Tag Archive for 'death'

Ragland files appeal in civil case

Shane Ragland

Shane Ragland

Shane Ragland, who has admitted that he shot and killed UK football player Trent DiGiuro in 1994, has filed for an appeal of his civil court case.

Ragland’s filing comes nearly a month after a Fayette judge refused to throw out a record $60 million in punitive damages against Shane Ragland in the sniper-style shooting death of a University of Kentucky football player in 1994.

Ragland’s attorney, David Broderick of Bowling Green, filed for the appeal Monday in Fayette Circuit Court in response to Circuit Judge Thomas Clark’s Jan. 7 ruling. Ragland had 30 days to file a notice of appeal.

Ragland, who was arrested in 2000, was convicted in 2002 of murdering Trent DiGiuro, but the Kentucky Supreme Court overturned the verdict in 2006.

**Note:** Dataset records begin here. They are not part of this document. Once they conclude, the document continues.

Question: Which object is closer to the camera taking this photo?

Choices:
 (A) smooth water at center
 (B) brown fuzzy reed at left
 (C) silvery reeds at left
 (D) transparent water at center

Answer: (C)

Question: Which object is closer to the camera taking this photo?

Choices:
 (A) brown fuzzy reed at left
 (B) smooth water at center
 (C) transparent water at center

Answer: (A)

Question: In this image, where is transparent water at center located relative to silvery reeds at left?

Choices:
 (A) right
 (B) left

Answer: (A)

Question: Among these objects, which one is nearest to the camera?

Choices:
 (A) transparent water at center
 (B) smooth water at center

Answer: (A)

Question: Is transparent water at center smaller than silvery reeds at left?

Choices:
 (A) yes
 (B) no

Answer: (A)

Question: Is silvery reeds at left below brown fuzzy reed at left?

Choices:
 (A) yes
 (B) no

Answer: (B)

He accepted a plea deal in 2007 and pleaded guilty to second-degree manslaughter. His sentence was for time served plus an additional three days of home incarceration.

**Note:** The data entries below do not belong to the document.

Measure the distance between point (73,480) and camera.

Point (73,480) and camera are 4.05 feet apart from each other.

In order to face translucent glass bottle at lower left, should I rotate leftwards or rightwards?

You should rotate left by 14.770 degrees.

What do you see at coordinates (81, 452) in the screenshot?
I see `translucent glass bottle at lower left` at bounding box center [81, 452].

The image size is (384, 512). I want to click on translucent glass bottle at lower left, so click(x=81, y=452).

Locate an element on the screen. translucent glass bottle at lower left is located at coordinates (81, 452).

Ragland admitted to fatally shooting Trent DiGiuro in front of a Woodland Avenue rental house while DiGiuro was celebrating his upcoming 21st birthday. Prosecutors have said Ragland was angry because he wrongly thought DiGiuro had prevented him from getting into the fraternity.

DiGiuro’s family sued Ragland, and in August a jury awarded the family $63.3 million, including $3.3 million in lost wages.

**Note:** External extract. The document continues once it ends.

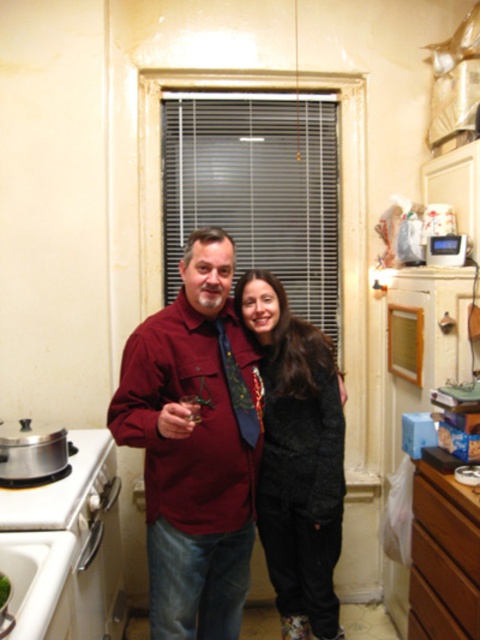 You are standing in the kitchen and want to place a new decorative item at the exact center of the room. The black fuzzy coat is already located at point (297, 458). Will placing the new item at the center interfere with the coat?

The black fuzzy coat at center is already located at point (297, 458), so placing the new item at the center would interfere with it.

You are standing in the kitchen and want to place a small decoration between the two points labeled as point (206, 544) and point (452, 536). Based on their positions, which point should the decoration be closer to in order to be in front of both?

The decoration should be closer to point (452, 536) because it is in front of point (206, 544).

The amount awarded, if it stands, will be the largest ever to come out of Fayette County and the second-largest ever in Kentucky.

Ragland and his attorneys did not attend the civil trial, but filed a motion in September asking for the verdict to be tossed out and requesting a new trial. They claimed the verdict was excessive, despite their earlier offer to settle the case for $50 million.

Clark overruled that motion last month. His order represented the strongest public statements he has made in the eight years he has presided over the criminal and civil cases.

“This court … can find no greater act of reprehensibility than the premeditated, senseless killing of a young man about to enter the prime of his life, particularly in light of the purported motive,” Clark wrote. “To lie in wait, in the dark of night, and assassinate a person for purportedly being blackballed from a fraternity years earlier, the court can find no greater reprehensible conduct.”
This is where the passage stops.